While I know this is really minor compared to some things people go through on a regular basis, and my visible disability is temporary, I just wanted to share a story that happened to me yesterday. Not for reactions, just to point out that things like this happen. All the time.
I’m still on crutches, and as such, need to go with someone to the grocery store. My friend and I have a deal that involves a weekly trip, and we’ve been shopping together for more than a year. I keep him on task (he spaces out a lot, plus, I know where everything in the stores we go to is, and can quote prices, too), and he deals with people for me. It’s a good trade. So anyway, we were on our way out of a store last night, and were about 20 steps away from the register and obviously headed that way, when I got assaulted from the side. I say “assaulted” because that’s what it felt like, even though there was no traditional violence. This woman who works for the store walked up to us and stood right in my blind spot, walking straight at me, orthogonal to the direction we were going. I spooked and shied away, and she kept getting closer to me. Then she said (loudly) to my friend, “she can use an electric chair. Electric. Chair.” I kind of muttered “no thanks, I’m fine” and she repeated herself “she can use an electric chair”, still in my bubble of space. My friend responded “thank you, but we’re going to check out now” while I made a dash for it, hopping/hobbling as fast as I could, not looking back. I’m not sure whether there was more interaction, but I didn’t stick around to see it.
Now, from her point of view, I’m sure she thought she was being nice and considerate – offering me information to make my shopping trip “easier”. But there were so many things wrong with this interaction. First of all, she talked right through me, as if I weren’t even there. Now, I’m autistic, so sometimes I am talked through, but it’s rare. I wasn’t flapping or displaying any other “autistic” behaviors that would’ve lead her to jump to that conclusion, so I’ve got to assume that it was the crutches. Then she physically acted like I wasn’t there, getting right up close to me, but then talking right over my head to my friend, as if I didn’t exist. I couldn’t easily duck or get away – limited mobility. I tried, and she got closer. Grocery stores are stressful enough, with people and carts and fluorescent lights and all the awful, and I was already about to overload, and just wanted out. But instead, I got treated to this. Then she never even bothered to talk to ME. She only talked to my friend. Who is a taller male. I’m not sure which of the many things made her think that HE would be talking for me – the maleness, the tallness, the ablebodiedness or what, but it sucked. Then when I responded (after having a massive “oh shit, verbal processing, words, come on words, lets work” moment while she was getting closer and louder), she didn’t listen, and felt the need to repeat herself, again to my friend and not me. And never once did she ask “would you like an electric chair” or even “would she like an electric chair”. No, I was told. No, actually, my friend was told.

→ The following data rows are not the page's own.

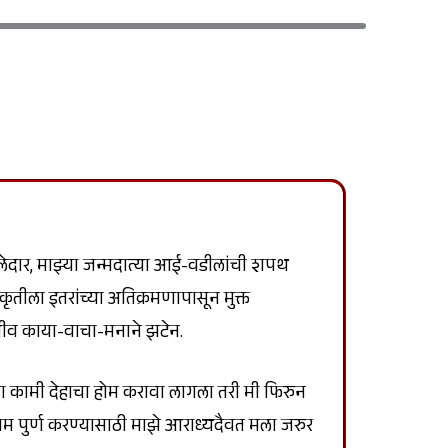
ार, माझ्या जन्मदात्या आई-वडीलांची शपथ
ंस्कृतीला इतरांच्या अतिक्रमणापासून मुक्त
्जीव काया-वाचा-मनाने झटेन.
 कामी देहाचा होम करावा लागला तरी मी फिरुन
ले काम पुर्ण करण्यासाठी माझे आराध्यदैवत मला जरुर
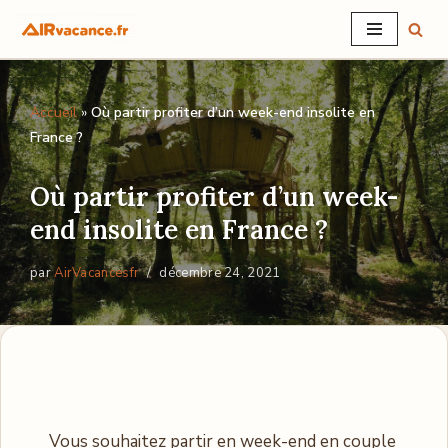
Aller
au
Accueil
»
Où partir profiter d’un week-end insolite en
contenu
France ?
Où partir profiter d’un week-
end insolite en France ?
par
AirVacancesfr
décembre 24, 2021
Vous souhaitez partir en week-end en couple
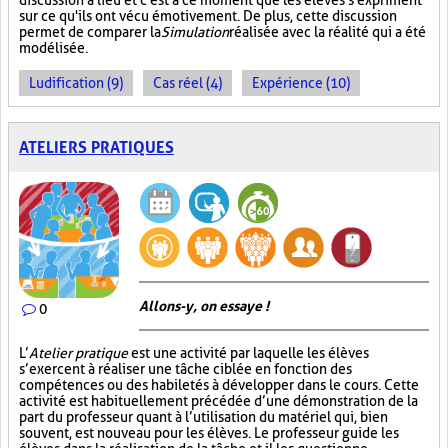
discussion a lieu et c'est à ce moment que les élèves s'expriment
sur ce qu'ils ont vécu émotivement. De plus, cette discussion
permet de comparer la
Simulation
réalisée avec la réalité qui a été
modélisée.
Ludification (9)
Cas réel (4)
Expérience (10)
ATELIERS PRATIQUES
Allons-y, on essaye !
0
L’
Atelier pratique
est une activité par laquelle les élèves
s’exercent à réaliser une tâche ciblée en fonction des
compétences ou des habiletés à développer dans le cours. Cette
activité est habituellement précédée d’une démonstration de la
part du professeur quant à l’utilisation du matériel qui, bien
souvent, est nouveau pour les élèves. Le professeur guide les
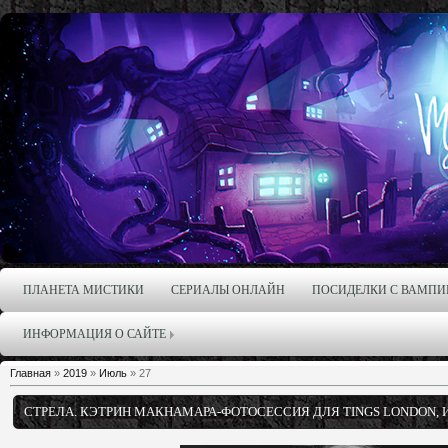
ПЛАНЕТА МИСТИКИ
СЕРИАЛЫ ОНЛАЙН
ПОСИДЕЛКИ С ВАМПИ
ИНФОРМАЦИЯ О САЙТЕ
Главная
»
2019
»
Июль
»
27
СТРЕЛА. КЭТРИН МАКНАМАРА-ФОТОСЕССИЯ ДЛЯ TINGS LONDON, 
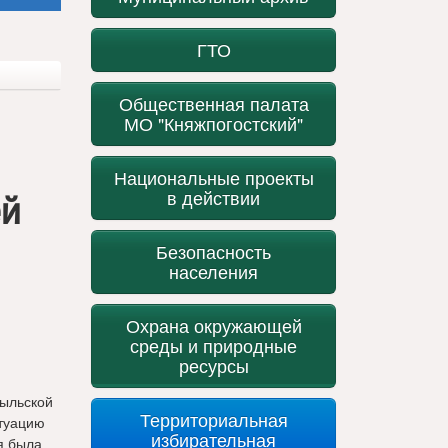
ГТО
Общественная палата
МО "Княжпогостский"
Национальные проекты
в действии
ей
Безопасность
населения
Охрана окружающей
среды и природные
ресурсы
быльской
Территориальная
итуацию
избирательная
я была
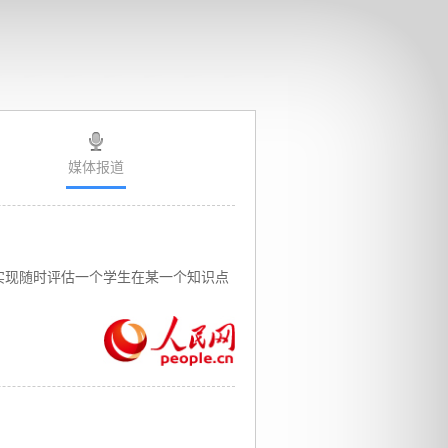
媒体报道
实现随时评估一个学生在某一个知识点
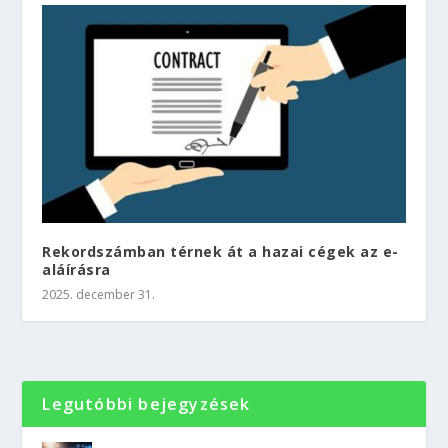
Rekordszámban térnek át a hazai cégek az e-
aláírásra
2025. december 31.
Legutóbbi bejegyzések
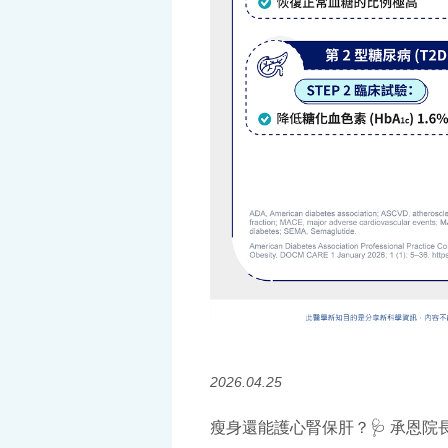
2026.04.25
瘦身還能護心腎保肝？🩺 承恩院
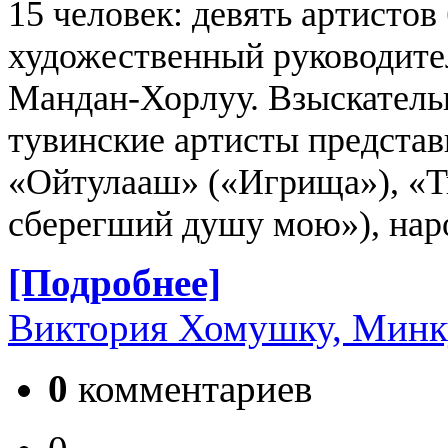
15 человек: девять артистов 
художественный руководите
Мандан-Хорлуу. Взыскатель
тувинские артисты предста
«Ойтулааш» («Игрища»), «Т
сберегший душу мою»), нар
[Подробнее]
Виктория Хомушку, Минк
0
комментариев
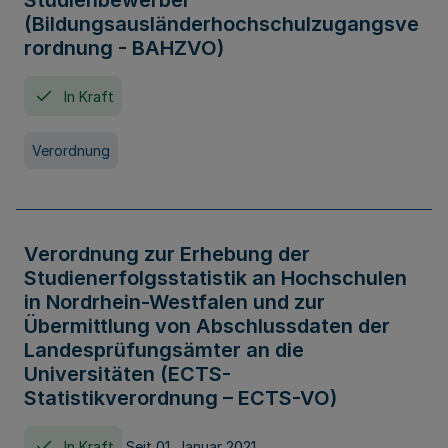
Studienbewerber
(Bildungsausländerhochschulzugangsve
rordnung - BAHZVO)
In Kraft
Verordnung
Verordnung zur Erhebung der
Studienerfolgsstatistik an Hochschulen
in Nordrhein-Westfalen und zur
Übermittlung von Abschlussdaten der
Landesprüfungsämter an die
Universitäten (ECTS-
Statistikverordnung – ECTS-VO)
In Kraft
Seit 01. Januar 2021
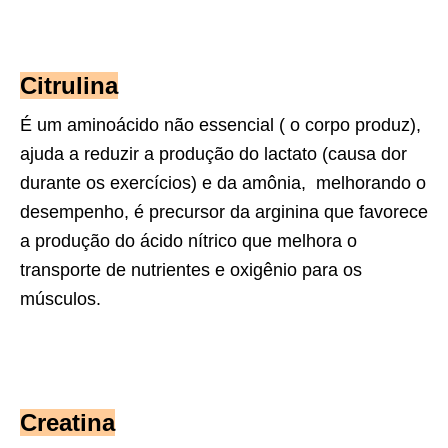
Citrulina
É um aminoácido não essencial ( o corpo produz),
ajuda a reduzir a produção do lactato (causa dor
durante os exercícios) e da amônia, melhorando o
desempenho, é precursor da arginina que favorece
a produção do ácido nítrico que melhora o
transporte de nutrientes e oxigênio para os
músculos.
Creatina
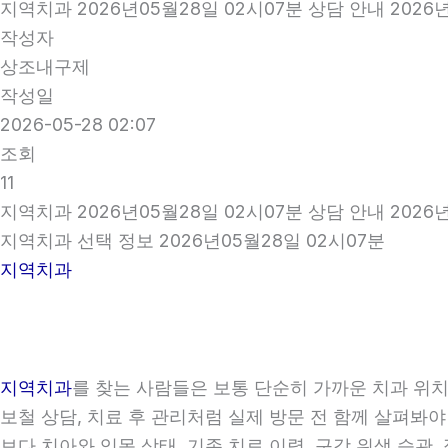
지역치과 2026년05월28일 02시07분 상담 안내 2026
작성자
상조내구제
작성일
2026-05-28 02:07
조회
11
지역치과 2026년05월28일 02시07분 상담 안내 2026
지역치과 선택 정보 2026년05월28일 02시07분
지역치과
지역치과
를 찾는 사람들은 보통 단순히 가까운 치과 위치만
보철 상담, 치료 후 관리처럼 실제 방문 전 함께 살펴봐야
보다 치아와 잇몸 상태, 기존 치료 이력, 구강 위생 습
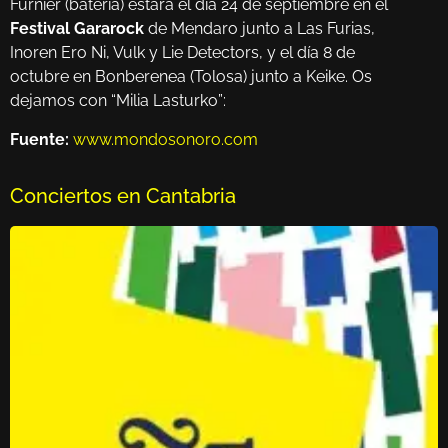
Furnier (batería) estará el día 24 de septiembre en el
Festival Gararock
de Mendaro junto a Las Furias,
Inoren Ero Ni, Vulk y Lie Detectors, y el día 8 de
octubre en Bonberenea (Tolosa) junto a Keike. Os
dejamos con “Milia Lasturko”:
Fuente:
www.mondosonoro.com
Conciertos en Cantabria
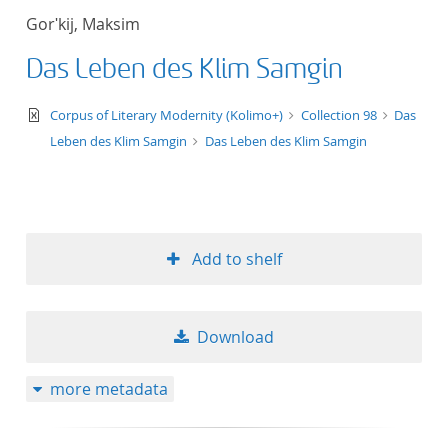
Gorʹkij, Maksim
Das Leben des Klim Samgin
text/xml
Corpus of Literary Modernity (Kolimo+)
Collection 98
Das
Leben des Klim Samgin
Das Leben des Klim Samgin
Add to shelf
Download
more metadata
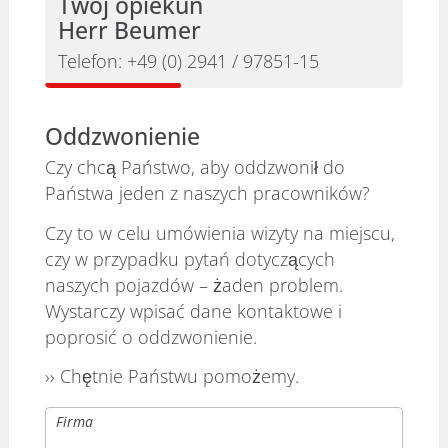
Twój opiekun
Herr Beumer
Telefon:
+49 (0) 2941 / 97851-15
Oddzwonienie
Czy chcą Państwo, aby oddzwonił do
Państwa jeden z naszych pracowników?
Czy to w celu umówienia wizyty na miejscu,
czy w przypadku pytań dotyczących
naszych pojazdów – żaden problem.
Wystarczy wpisać dane kontaktowe i
poprosić o oddzwonienie.
›› Chętnie Państwu pomożemy.
Firma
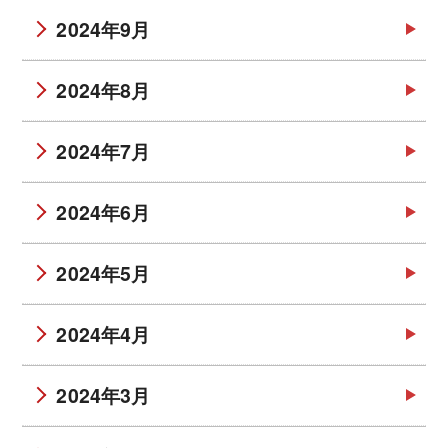
2024年9月
2024年8月
2024年7月
2024年6月
2024年5月
2024年4月
2024年3月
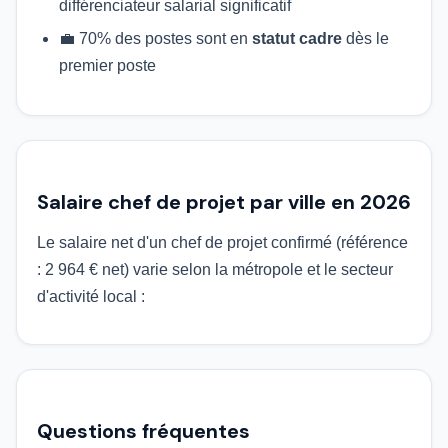
différenciateur salarial significatif
💼 70% des postes sont en
statut cadre
dès le
premier poste
Salaire chef de projet par ville en 2026
Le salaire net d'un chef de projet confirmé (référence
: 2 964 € net) varie selon la métropole et le secteur
d'activité local :
Questions fréquentes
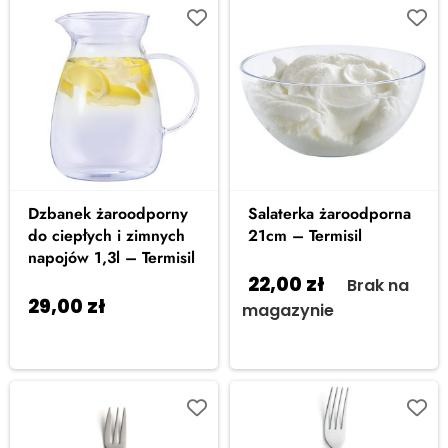
Dzbanek żaroodporny
Salaterka żaroodporna
do ciepłych i zimnych
21cm – Termisil
napojów 1,3l – Termisil
22,00
zł
Brak na
29,00
zł
Dodaj do
magazynie
koszyka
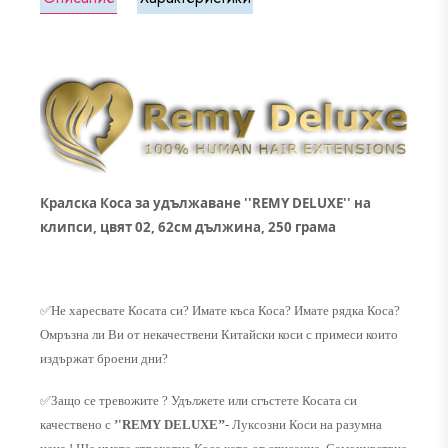
Кралска Коса за удължаване ''REMY DELUXE'' на
клипси, цвят 02, 62см дължина, 250 грама
✅
Не харесвате Косата си? Имате къса Коса? Имате рядка Коса?
Омръзна ли Ви от некачествени Китайски коси с примеси които
издържат броени дни?
✅
Защо се тревожите ? Удължете или сгъстете Косата си
качествено с
’'REMY DELUXE’’
- Луксозни Коси на разумна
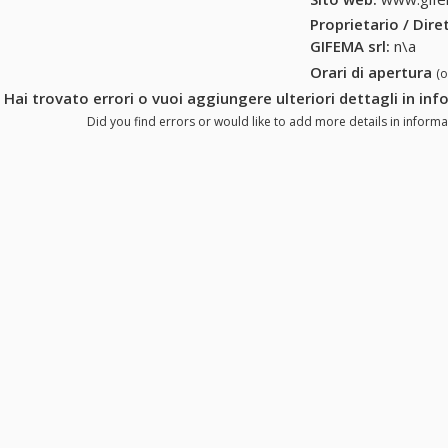
Proprietario / Dir
GIFEMA srl
:
n\a
Orari di apertura
(
Hai trovato errori o vuoi aggiungere ulteriori dettagli in in
Did you find errors or would like to add more details in informa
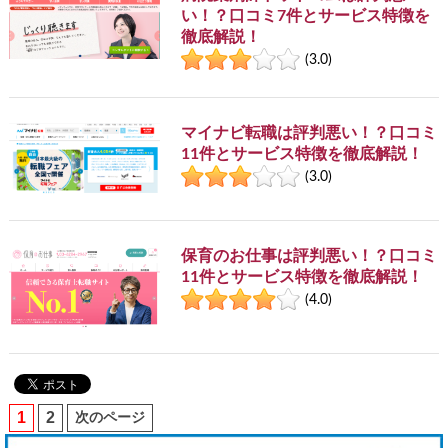
い！？口コミ7件とサービス特徴を
徹底解説！
(3.0)
マイナビ転職は評判悪い！？口コミ
11件とサービス特徴を徹底解説！
(3.0)
保育のお仕事は評判悪い！？口コミ
11件とサービス特徴を徹底解説！
(4.0)
1
2
次のページ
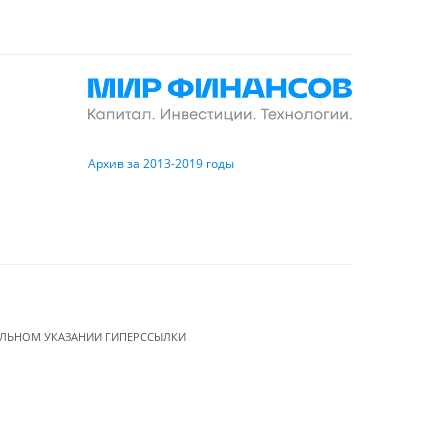
Архив за 2013-2019 годы
ЕЛЬНОМ УКАЗАНИИ ГИПЕРССЫЛКИ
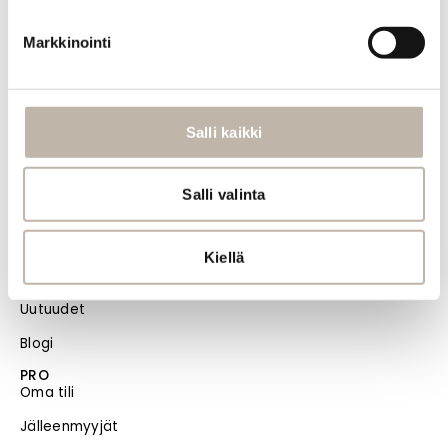
Toimitus- ja maksutavat
Markkinointi
Palautusehdot
Tilauksen peruutus
Tietosuoja- ja rekisteriseloste
Salli kaikki
Vastuullisuus
Evästeiden hallinta
Salli valinta
Usein kysytyt kysymykset
Kiellä
MENU
Etusivu
Uutuudet
Blogi
PRO
Oma tili
Jälleenmyyjät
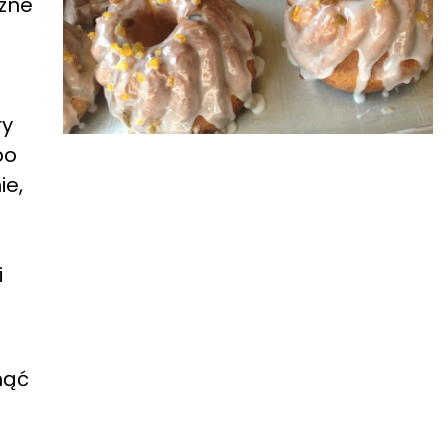
czne
ry
bo
ie,
i
nąć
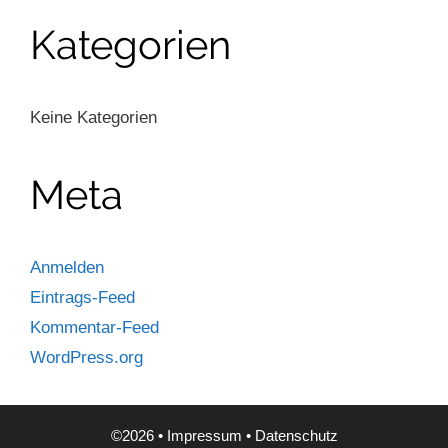
Kategorien
Keine Kategorien
Meta
Anmelden
Eintrags-Feed
Kommentar-Feed
WordPress.org
©2026 •
Impressum
•
Datenschutz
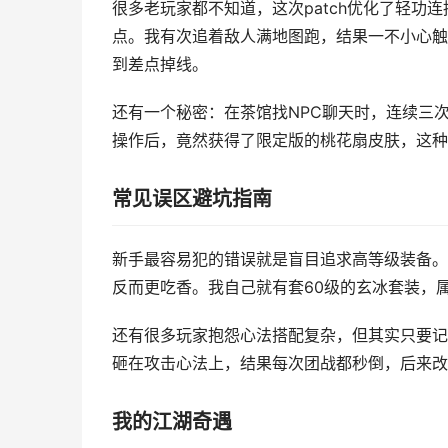
很多老玩家都不知道，这次patch优化了轻
点。我有次追着敌人满地图跑，结果一不小心触
到差点掉线。
还有一个秘密：在茶馆找NPC聊天时，连续三
操作后，竟然获得了限定版的桃花扇皮肤，这种
常见误区避坑指南
新手最容易犯的错误就是盲目追求高等级装备。
反而更吃香。我自己就有套60级的玄冰套装，
还有很多玩家抱怨心法搭配复杂，但其实只要记
砸在攻击心法上，结果每次团战都秒倒，后来改
我的江湖奇遇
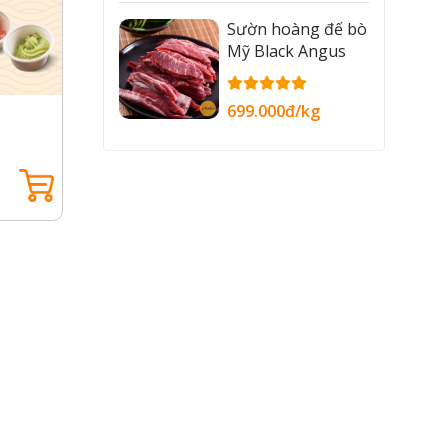
Sườn hoàng đế bò
Mỹ Black Angus
699.000đ/kg
Maki Ngũ Sắc
Maki B
274.000đ /set
184.00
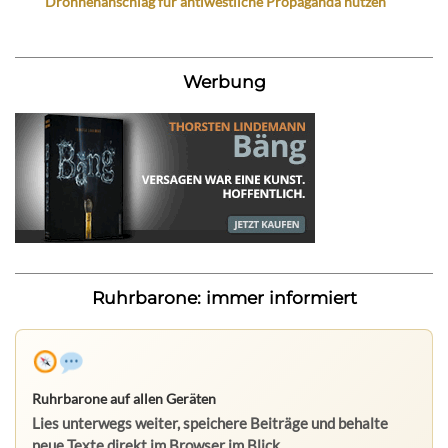
Drohnenanschlag für antiwestliche Propaganda nutzen
Werbung
Ruhrbarone: immer informiert
Ruhrbarone auf allen Geräten
Lies unterwegs weiter, speichere Beiträge und behalte
neue Texte direkt im Browser im Blick.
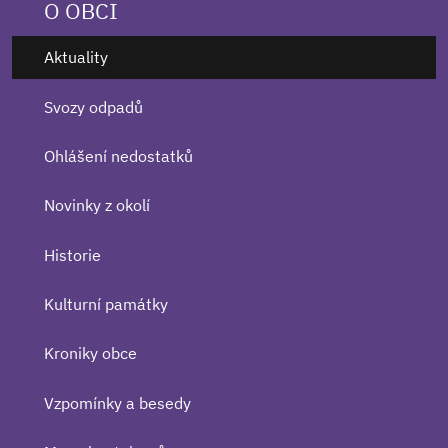
O OBCI
Aktuality
Svozy odpadů
Ohlášení nedostatků
Novinky z okolí
Historie
Kulturní památky
Kroniky obce
Vzpomínky a besedy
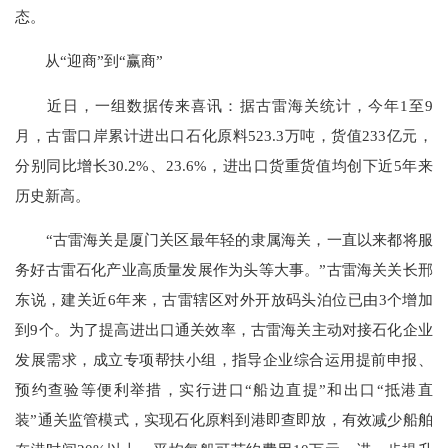
态。
从“迎商”到“赢商”
近日，一组数据传来喜讯：据古雷海关统计，今年1至9
月，古雷口岸累计进出口石化原料523.3万吨，货值233亿元，
分别同比增长30.2%、23.6%，进出口货重货值均创下近5年来
历史新高。
“古雷海关是厦门关区最年轻的隶属海关，一直以来都将服
务好古雷石化产业高质量发展作为头等大事。”古雷海关关长邢
东说，建关近6年来，古雷辖区对外开放码头泊位已由3个增加
到9个。为了提高进出口通关效率，古雷海关主动对接石化企业
发展需求，成立专项帮扶小组，指导企业综合运用提前申报、
预约查验等便利举措，实行进口“船边直提”和出口“抵港直
装”通关监管模式，实现石化原料到港即查即放，有效减少船舶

Grocery store personnel, and other people in public service jobs, should be trained to treat people like people. She acted like I was completely invisible. Like she didn’t see me at all. She even got physically into my personal space, as if I didn’t exist. Then she talked about me, right over my head. And the thing is, I’m not mad or furious or hurt by this. I was so stressed out in the moment of the interaction that it took me until this morning to figure out what actually happened. I’m kind of confused, but I know what happened. I am aware of ablism and the nasty faces it takes. I’ve been at the butt of it on a few occasions, and I’ve read numerous peoples’ experiences with it on a daily basis. This was comparatively tame, and I have the luxury of knowing that when I’m finally off crutches and able to walk again, that it probably won’t happen again. (Until the next time I forget to watch where I’m walking, anyway…)
But now I’m terrified of going into the only major grocery store I’m comfortable with, because I’ve been sensory assaulted in there, and I don’t want to go through that again. Honestly, for me, the worst part of it wasn’t her talking over me. It wasn’t her ignoring my presence and talking to my friend, or rendering me mostly invisible. It was her complete lack of boundaries – coming into my bubble and staying there, even moving with me to continue to violate my space, all while talking loudly, that was the immediate problem for me. Only after the fact, did I realize exactly what had happened and perhaps why. It’s amazing how only a tiny little, rather commonplace, temporary visible disability can turn you in people’s minds from a person to a non-person. I can only imagine the disrespect and non-regard that comes from more.